[DATA — start]

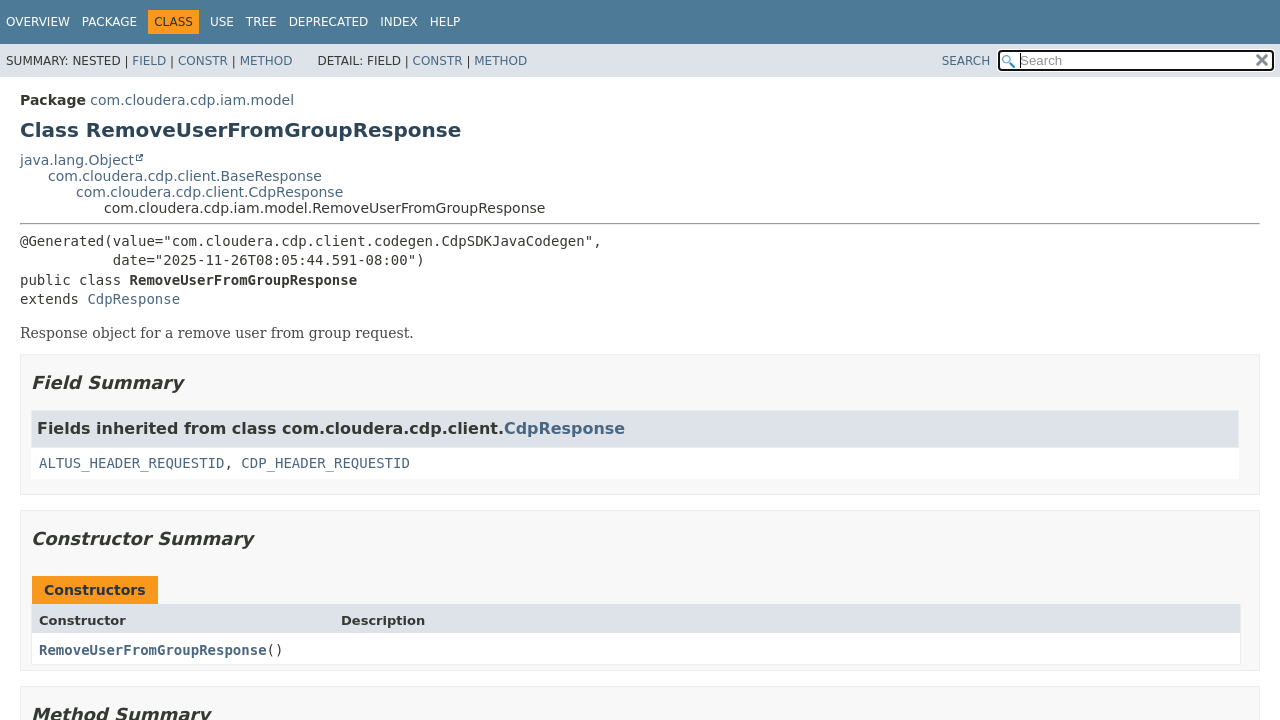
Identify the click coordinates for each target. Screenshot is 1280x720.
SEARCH (966, 61)
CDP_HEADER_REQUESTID (325, 463)
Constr (203, 61)
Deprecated (329, 22)
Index (399, 22)
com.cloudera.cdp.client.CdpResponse (209, 192)
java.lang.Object (77, 160)
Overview (38, 22)
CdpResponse (133, 299)
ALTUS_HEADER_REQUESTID (131, 463)
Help (445, 22)
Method (266, 61)
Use (222, 22)
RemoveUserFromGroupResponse (153, 650)
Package (109, 22)
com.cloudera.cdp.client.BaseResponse (185, 176)
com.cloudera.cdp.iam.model (192, 100)
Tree (261, 22)
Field (149, 61)
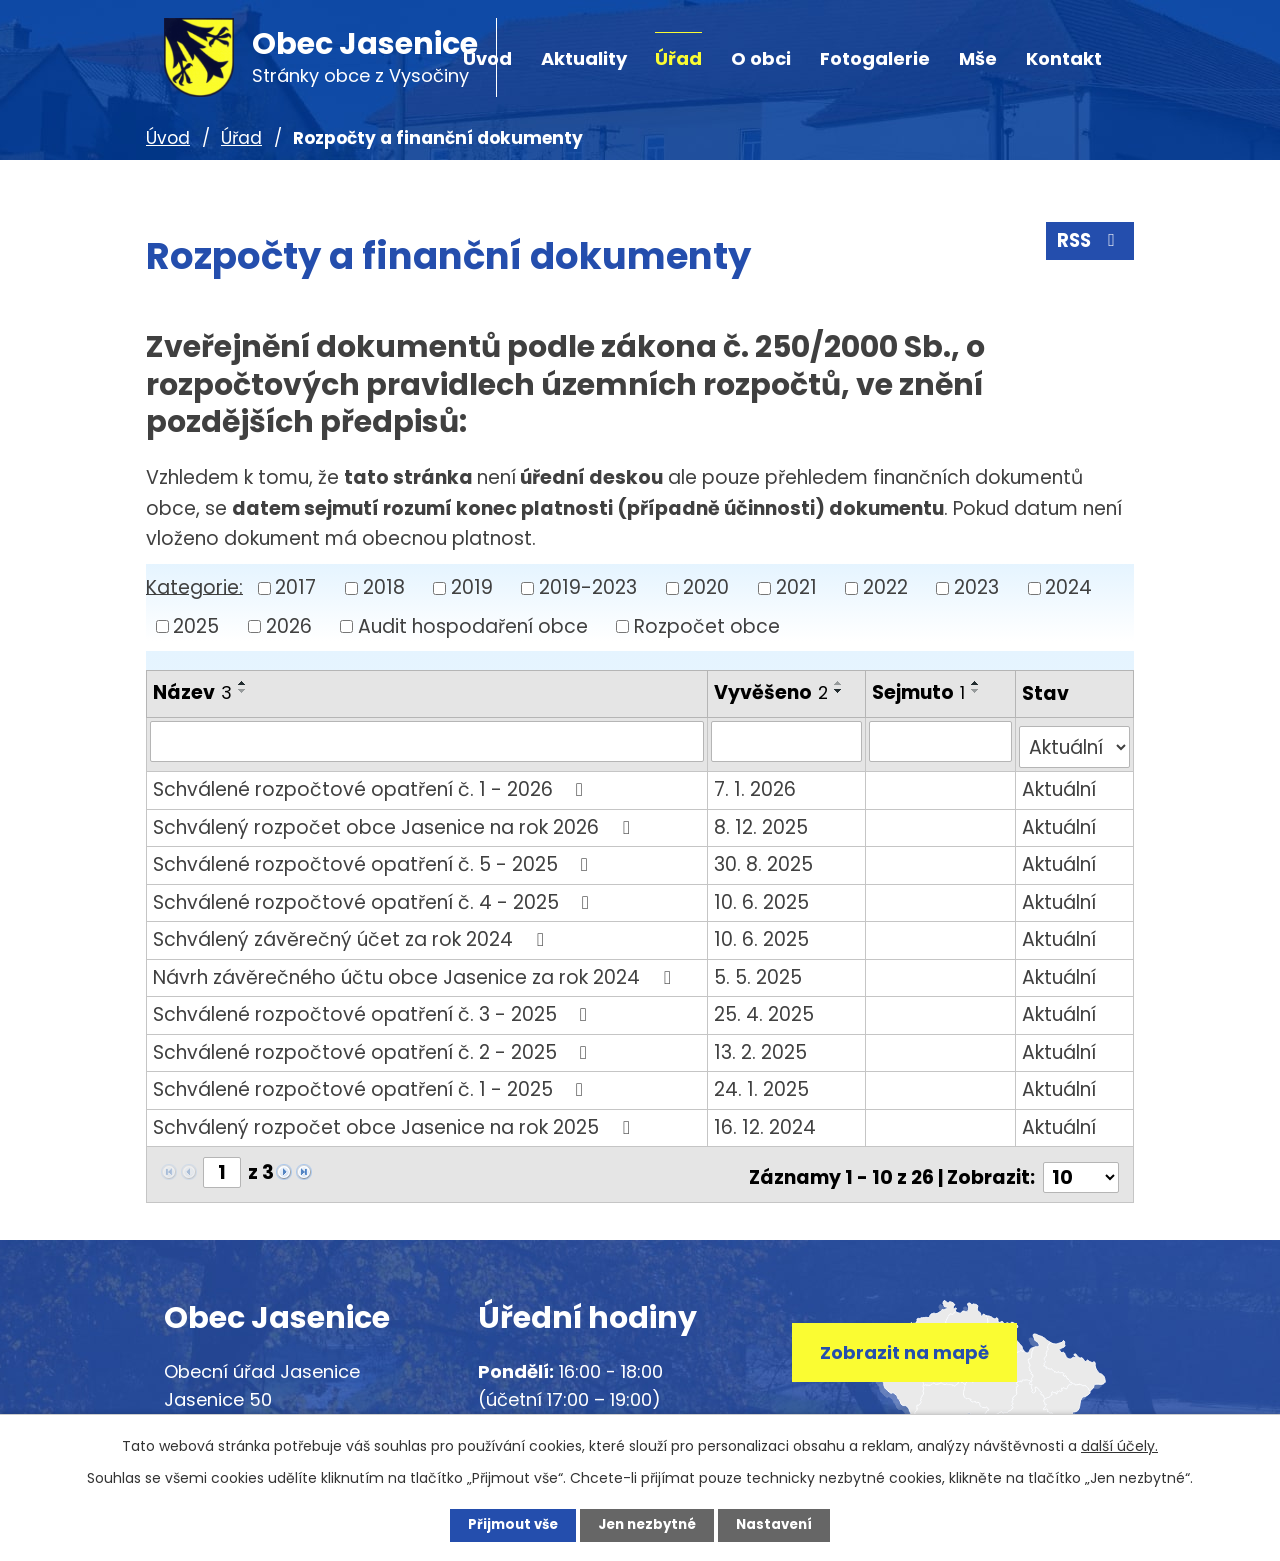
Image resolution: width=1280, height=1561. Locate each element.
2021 (796, 587)
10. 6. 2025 (763, 895)
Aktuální (1059, 782)
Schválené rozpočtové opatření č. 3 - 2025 (374, 1007)
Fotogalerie (875, 58)
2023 (976, 587)
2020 (706, 587)
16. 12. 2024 (767, 1120)
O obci (761, 58)
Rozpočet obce (707, 626)
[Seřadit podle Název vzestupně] (243, 683)
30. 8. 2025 (765, 857)
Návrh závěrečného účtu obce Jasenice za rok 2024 (415, 970)
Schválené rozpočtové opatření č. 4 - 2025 (375, 895)
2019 (472, 587)
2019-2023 (588, 587)
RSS (1087, 244)
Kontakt (1064, 58)
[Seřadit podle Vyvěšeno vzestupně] (841, 683)
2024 (1068, 587)
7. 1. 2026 (757, 782)
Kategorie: (194, 586)
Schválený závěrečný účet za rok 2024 (352, 932)
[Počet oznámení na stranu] (1081, 1165)
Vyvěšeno (773, 692)
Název (192, 692)
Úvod (168, 138)
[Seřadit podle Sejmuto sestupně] (977, 691)
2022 (885, 587)
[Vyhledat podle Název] (428, 741)
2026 (289, 626)
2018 (384, 587)
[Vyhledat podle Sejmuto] (941, 741)
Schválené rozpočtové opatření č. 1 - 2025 (372, 1082)
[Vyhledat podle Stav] (1074, 741)
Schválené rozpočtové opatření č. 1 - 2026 (372, 782)
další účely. (1119, 1444)
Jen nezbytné (647, 1524)
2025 (196, 626)
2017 (295, 587)
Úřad (678, 58)
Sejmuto (919, 692)
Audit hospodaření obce (473, 626)
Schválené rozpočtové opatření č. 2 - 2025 (374, 1045)
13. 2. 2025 (762, 1045)
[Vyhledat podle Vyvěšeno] (788, 741)
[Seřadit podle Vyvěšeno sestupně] (841, 691)
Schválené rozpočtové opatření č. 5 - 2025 (374, 857)
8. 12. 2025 (763, 820)
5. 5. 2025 (760, 970)
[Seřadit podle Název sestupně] (243, 691)
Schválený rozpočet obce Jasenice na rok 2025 (395, 1120)
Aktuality (584, 58)
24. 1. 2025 (763, 1082)
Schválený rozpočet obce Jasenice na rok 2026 (395, 820)
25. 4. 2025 (766, 1007)
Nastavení (786, 1524)
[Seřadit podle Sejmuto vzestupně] (977, 683)
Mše (978, 58)
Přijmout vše (501, 1524)
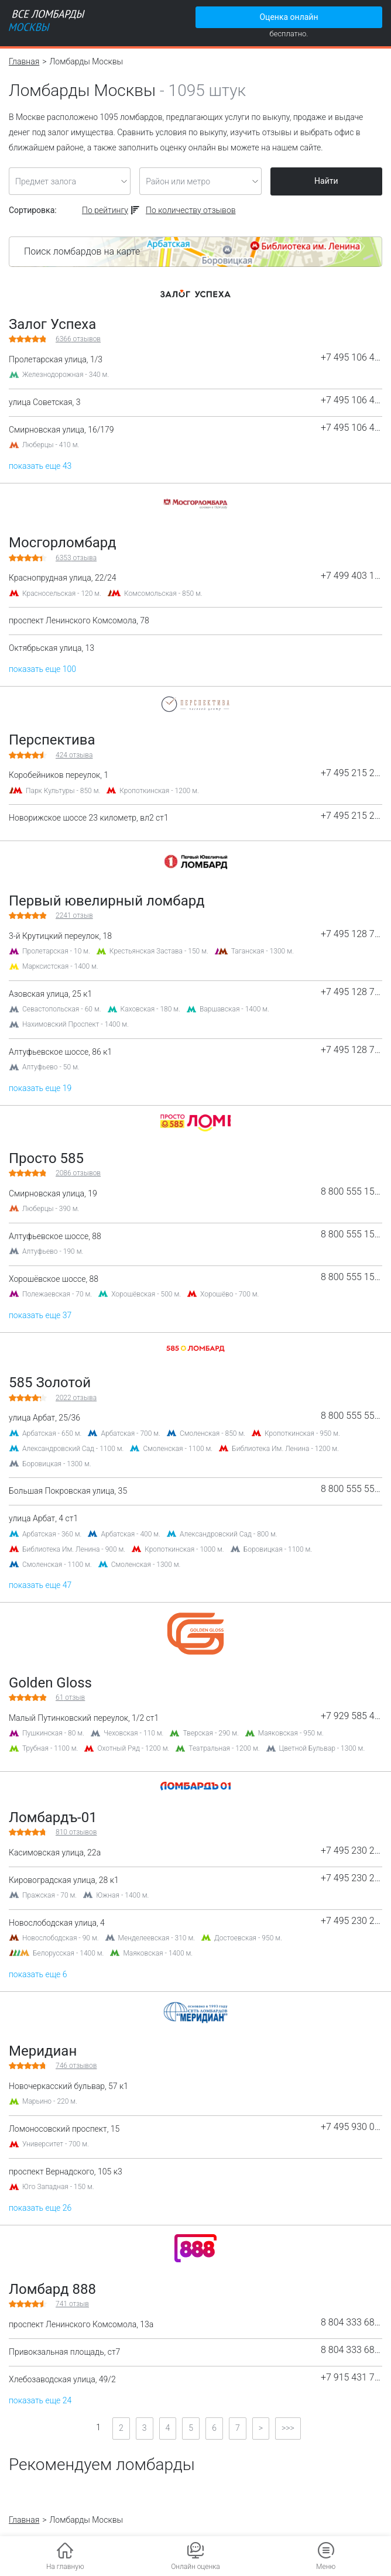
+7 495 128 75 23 (351, 934)
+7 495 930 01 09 (351, 2127)
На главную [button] (65, 2567)
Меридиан (43, 2051)
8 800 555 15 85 (351, 1191)
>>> (288, 2428)
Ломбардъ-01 (53, 1817)
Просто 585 (46, 1158)
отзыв (74, 915)
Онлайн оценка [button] (195, 2567)
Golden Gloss (50, 1683)
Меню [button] (325, 2567)
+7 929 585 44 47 (351, 1716)
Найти (326, 181)
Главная (24, 61)
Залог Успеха (52, 324)
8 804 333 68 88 (351, 2322)
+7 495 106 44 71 (351, 357)
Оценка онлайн (288, 17)
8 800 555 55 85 (351, 1416)
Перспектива (52, 740)
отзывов (78, 339)
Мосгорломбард (62, 543)
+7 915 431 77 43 (351, 2377)
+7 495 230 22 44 (351, 1851)
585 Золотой (50, 1383)
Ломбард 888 (52, 2289)
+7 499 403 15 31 (351, 576)
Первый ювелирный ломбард (106, 901)
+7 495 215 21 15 (351, 773)
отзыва (76, 558)
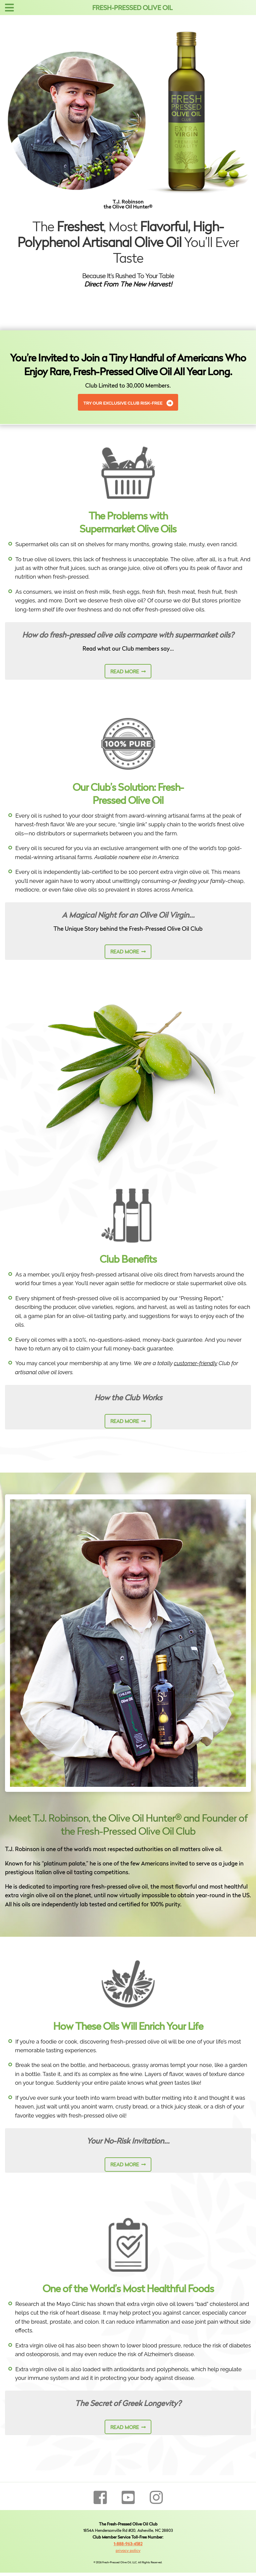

[DATA — finish]

-- EXERCISE INSTRUCTIONS --
What you return must be an exact retyping of the lines above starting at the line with "2021 (796, 587)" and ending at the line with "24. 1. 2025 (763, 1082)", and nothing besides.

-- EXPECTED OUTPUT --
2021 (796, 587)
10. 6. 2025 (763, 895)
Aktuální (1059, 782)
Schválené rozpočtové opatření č. 3 - 2025 (374, 1007)
Fotogalerie (875, 58)
2023 (976, 587)
2020 (706, 587)
16. 12. 2024 (767, 1120)
O obci (761, 58)
Rozpočet obce (707, 626)
[Seřadit podle Název vzestupně] (243, 683)
30. 8. 2025 (765, 857)
Návrh závěrečného účtu obce Jasenice za rok 2024 (415, 970)
Schválené rozpočtové opatření č. 4 - 2025 (375, 895)
2019 (472, 587)
2019-2023 (588, 587)
RSS (1087, 244)
Kontakt (1064, 58)
[Seřadit podle Vyvěšeno vzestupně] (841, 683)
2024 (1068, 587)
7. 1. 2026 (757, 782)
Kategorie: (194, 586)
Schválený závěrečný účet za rok 2024 (352, 932)
[Počet oznámení na stranu] (1081, 1165)
Vyvěšeno (773, 692)
Název (192, 692)
Úvod (168, 138)
[Seřadit podle Sejmuto sestupně] (977, 691)
2022 (885, 587)
[Vyhledat podle Název] (428, 741)
2026 (289, 626)
2018 (384, 587)
[Vyhledat podle Sejmuto] (941, 741)
Schválené rozpočtové opatření č. 1 - 2025 (372, 1082)
[Vyhledat podle Stav] (1074, 741)
Schválené rozpočtové opatření č. 1 - 2026 (372, 782)
další účely. (1119, 1444)
Jen nezbytné (647, 1524)
2025 (196, 626)
2017 (295, 587)
Úřad (678, 58)
Sejmuto (919, 692)
Audit hospodaření obce (473, 626)
Schválené rozpočtové opatření č. 2 - 2025 (374, 1045)
13. 2. 2025 (762, 1045)
[Vyhledat podle Vyvěšeno] (788, 741)
[Seřadit podle Vyvěšeno sestupně] (841, 691)
Schválené rozpočtové opatření č. 5 - 2025 (374, 857)
8. 12. 2025 (763, 820)
5. 5. 2025 (760, 970)
[Seřadit podle Název sestupně] (243, 691)
Schválený rozpočet obce Jasenice na rok 2025 (395, 1120)
Aktuality (584, 58)
24. 1. 2025 (763, 1082)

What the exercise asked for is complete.